Indeed, Dewey immediately adds that "Not absence of desire and thought [as would be the case with 'contemplation'] but their thorough incorporation into perceptual experience characterizes esthetic experience, in its distinction from experiences that are especially 'intellectual' and 'practical.'" Those who wish to "contemplate" a work of art want to avoid the projection of desire or the imposition of thought, but for Dewey a fully engaged aesthetic experience finds the subjective response of the "pericipient" satisfyingly integrated in all of its facets with both the matter and manner of the work: "The rhythm of expectancy and satisfaction is so internally complete that the reader is not aware of thought as a separate element, certainly not of it as a labor."

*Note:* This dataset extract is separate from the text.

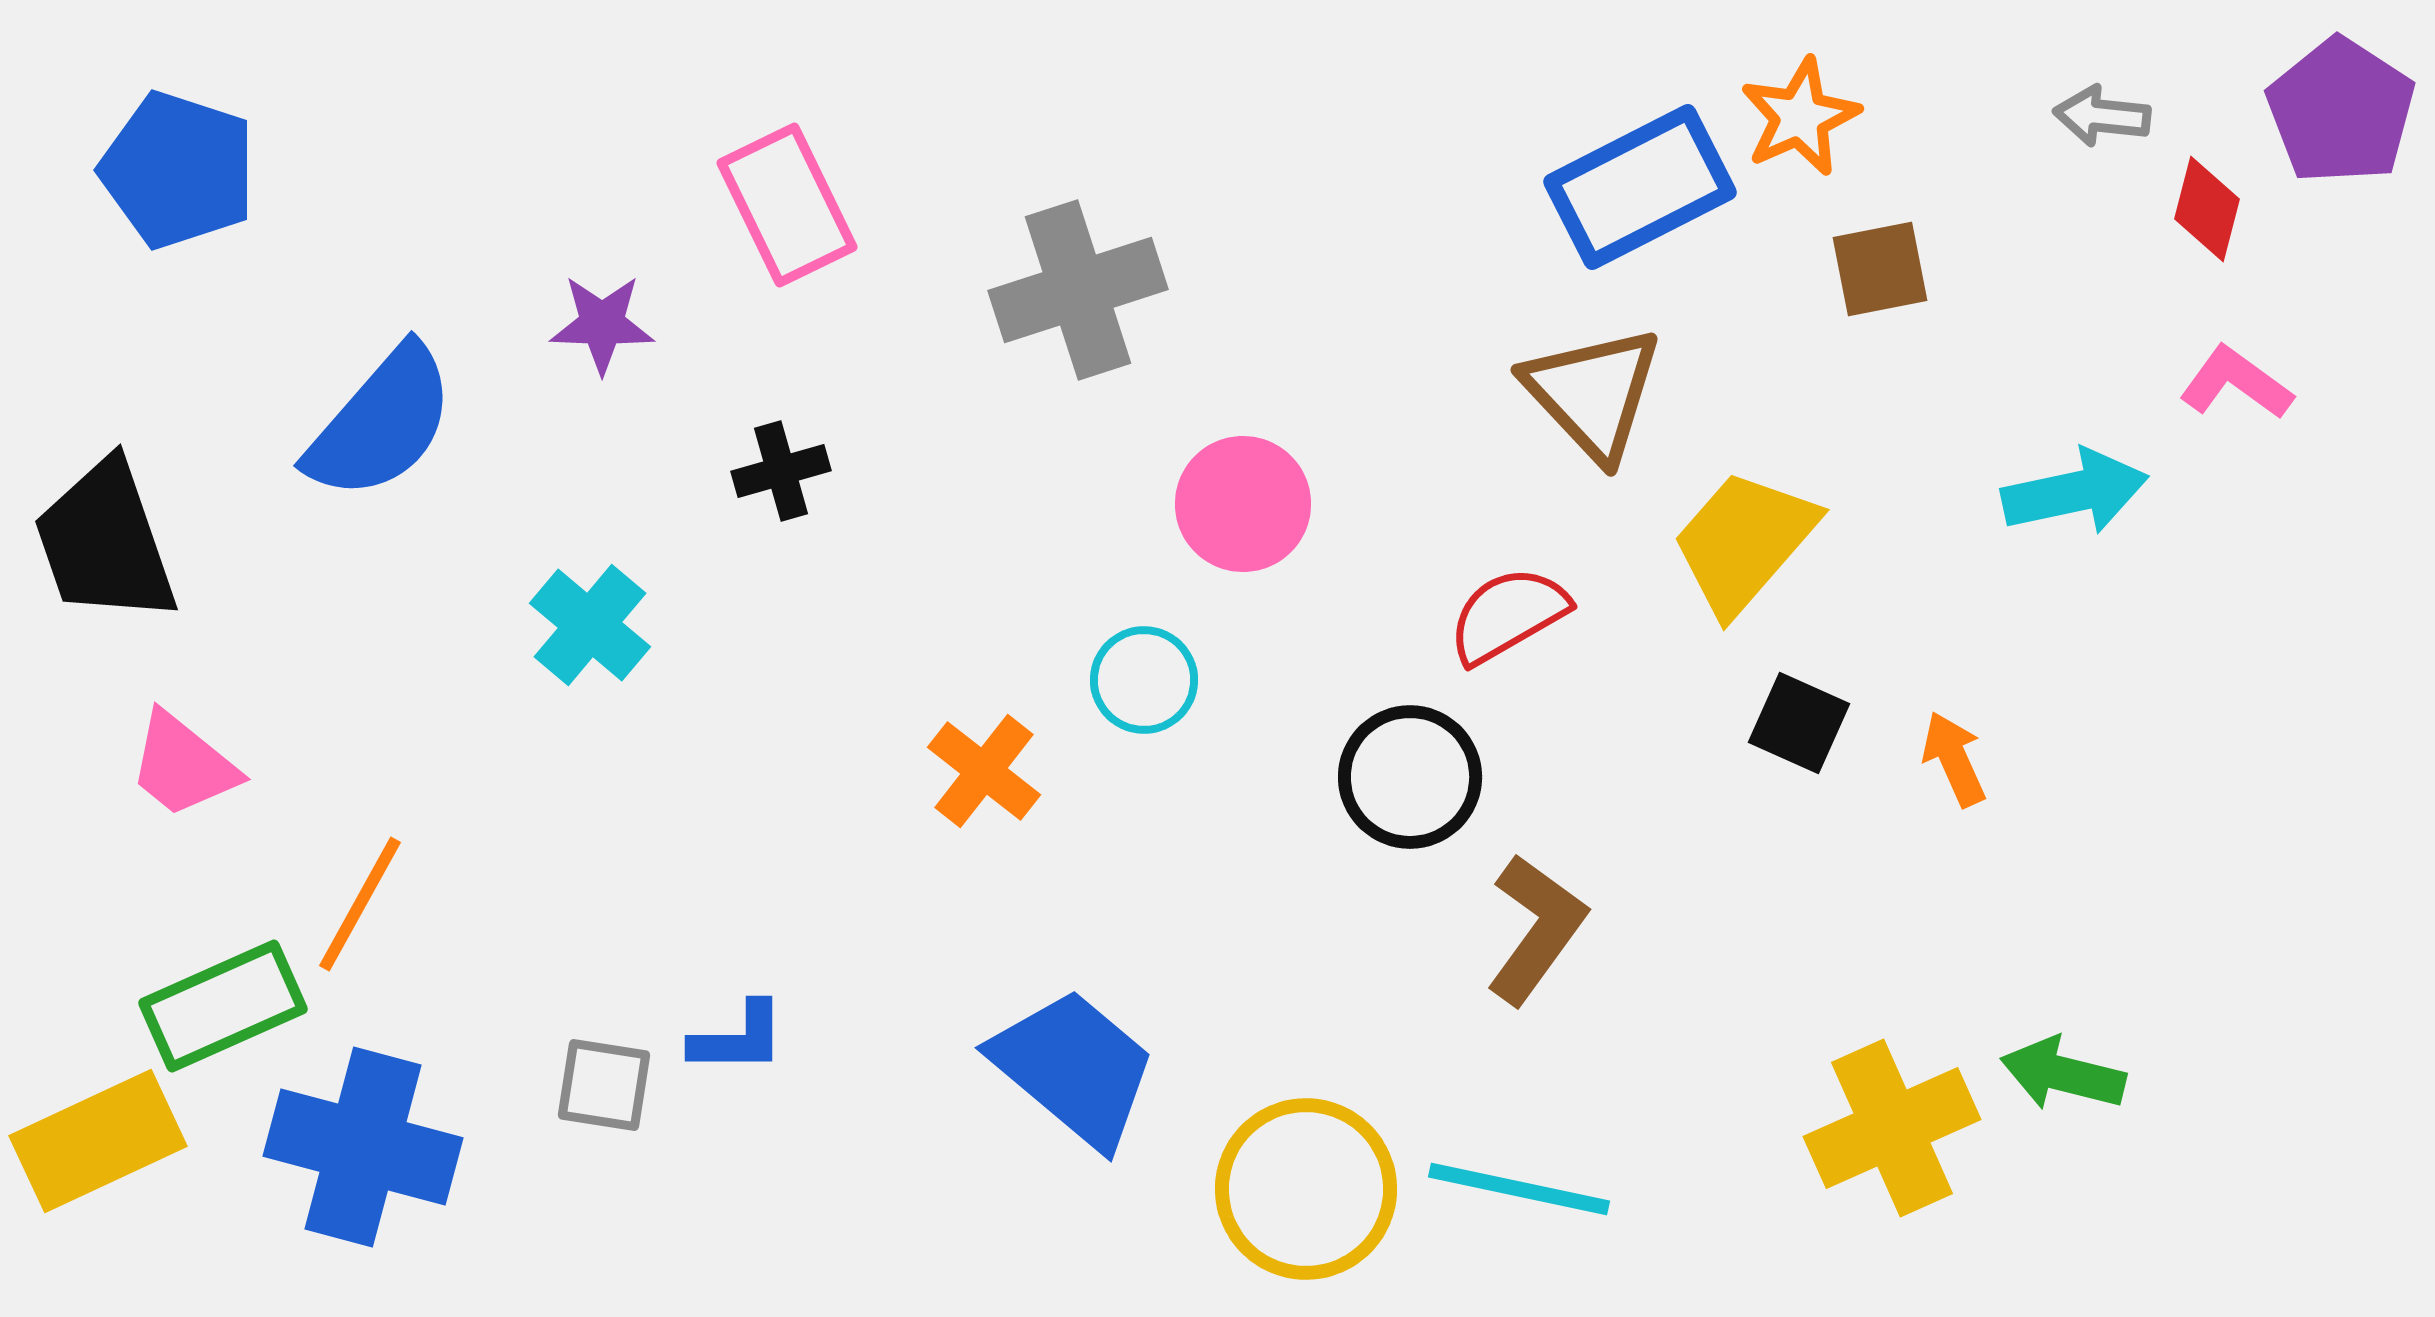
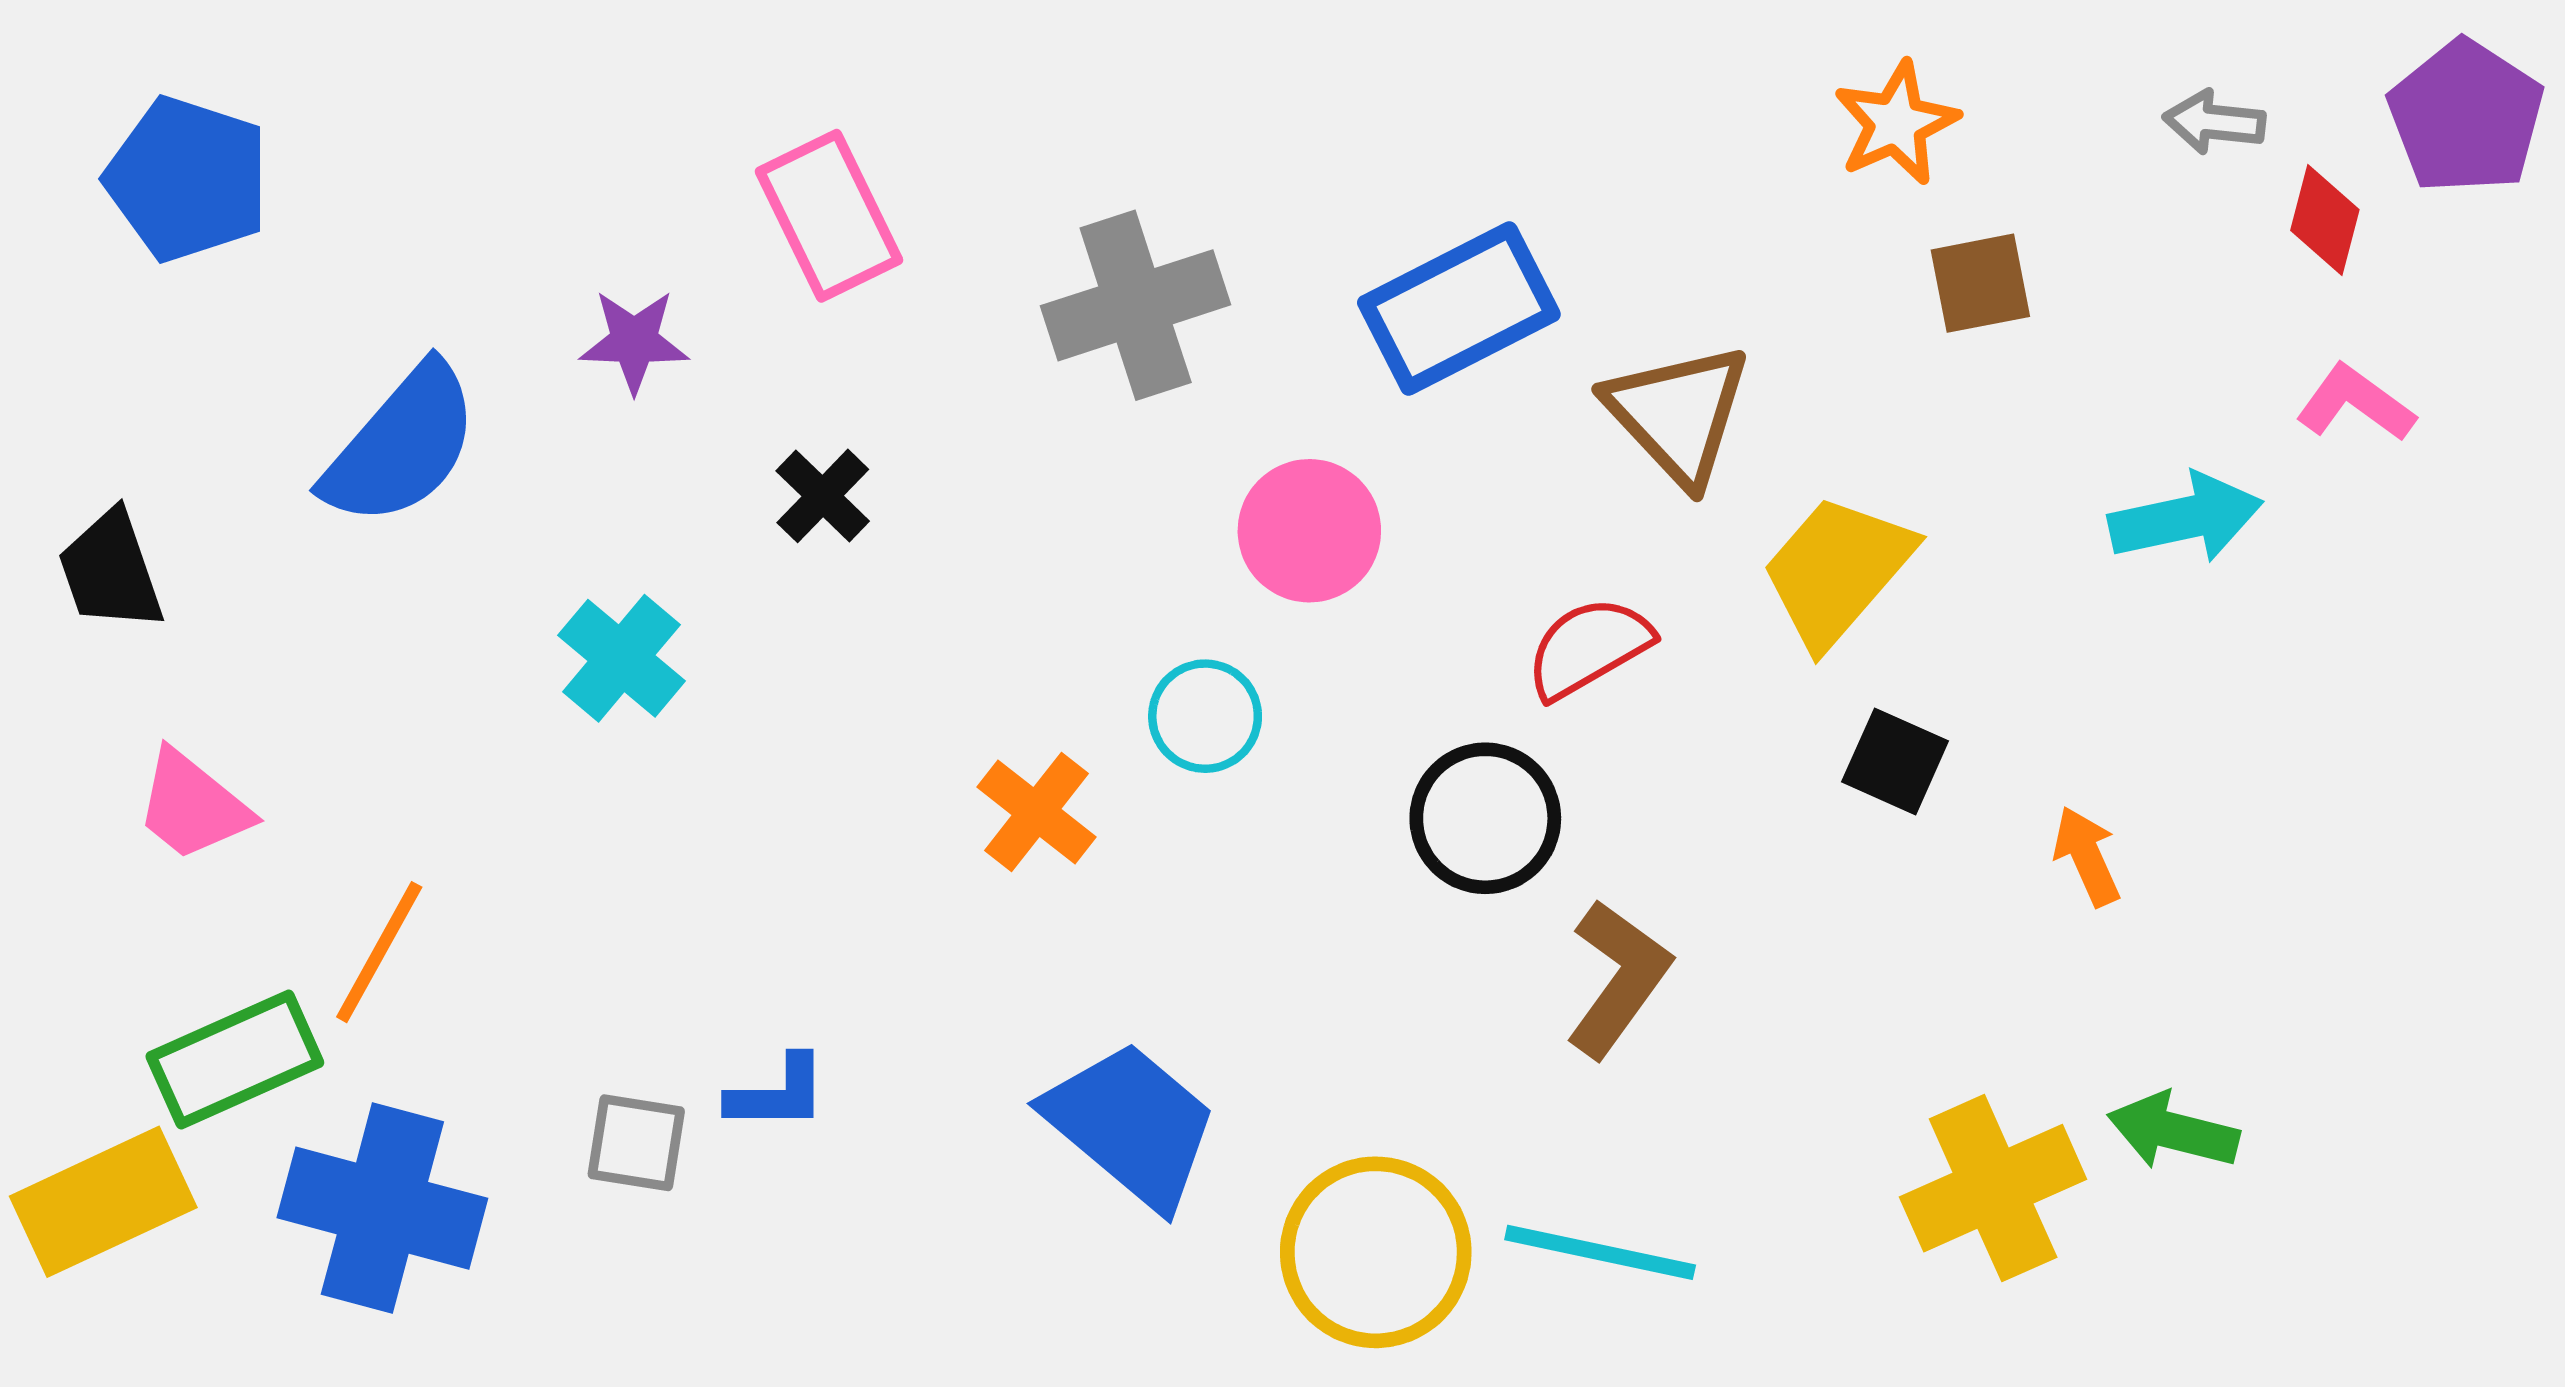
blue rectangle: (1640, 187) -> (1459, 308), moved
black cross: (781, 471) -> (823, 496), turned -30
black trapezoid: (105, 542) -> (111, 571), size x0.7
orange arrow: (1954, 759) -> (2087, 856), moved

The percipient who settles for contemplation is unable to experience art in quite this active way, but neither is the one driven by the sheer desire for beauty, who is willing to sacrifice the particularity of the work for the abstractly sensual, nor the "investigator," who, in his/her preference for "data" or illustration can only be impatient with the "uniqueness of the object perceived." Both the sensualist and the investigator "want the object for the sake of something else," while anyone open to genuine aesthetic experience will find his/her thoughts and desires "fulfilled in the perception itself."
I myself have some sympathy for the sensualist, who properly seeks out art for its aesthetic value but has a undiscriminating conception of "beauty," but I don't at all comprehend why any "investigator" would show even a passing interest in art or literature--unless it is to deliberately devalue and dismiss the aesthetic as frivolous, not worth the "serious" critic's time. The investigator relegates the formal qualities of literature to the "merely literary," but then approaches works of imagination as if those formal qualities don't exist at all, don't have the effect of bending and conditioning meaning beyond any useful paraphrase. Why concern yourself in the first place with what a poem, story, or novel has to "say," the intellectual or practical "truth" it supposedly reveals, when such works are (at least at their best) so indirect and oblique in their ability to communicate anything?
In my view, Dewey's core notion that art is most valuable as an agent of heightened experience, that it is best appreciated as experience, undercuts all forms of critical investigation--moral criticism, political criticism, cultural criticism, etc.--at least to the extent that such approaches assume that "subject-matter" is easily detached from "perceptual experience." Subject matter exists, but it is the means by which the work of art comes into being, not its end.
Long-time lurker, first-time poster. Let's suppose that art, especially literary art, communicates ideas, whether obliquely or not, it doesn't really matter. An "investigator" or a "critic," then, is someone who is sensitive to aesthetic pleasure, in one state of awareness, but also very curious about how the art form works, in another state of awareness, that is to say, how it produces aesthetic experience. I recall Wyatt Mason saying something to the effect that he approaches a novel first as a reader, as someone who simply enjoys the story, and then later as a "writer" or an "investigator" who tries to understand how the sentences hang together to produce an aesthetic experience. Regards, Kevin
Posted by: Kevin | 03/23/2010 at 02:22 PM
"Investigation" certainly could properly follow a reading "sensitive to aesthetic pleasure"--but only, it seems to me, while remaining alert to the "oblique" nature of literary expression.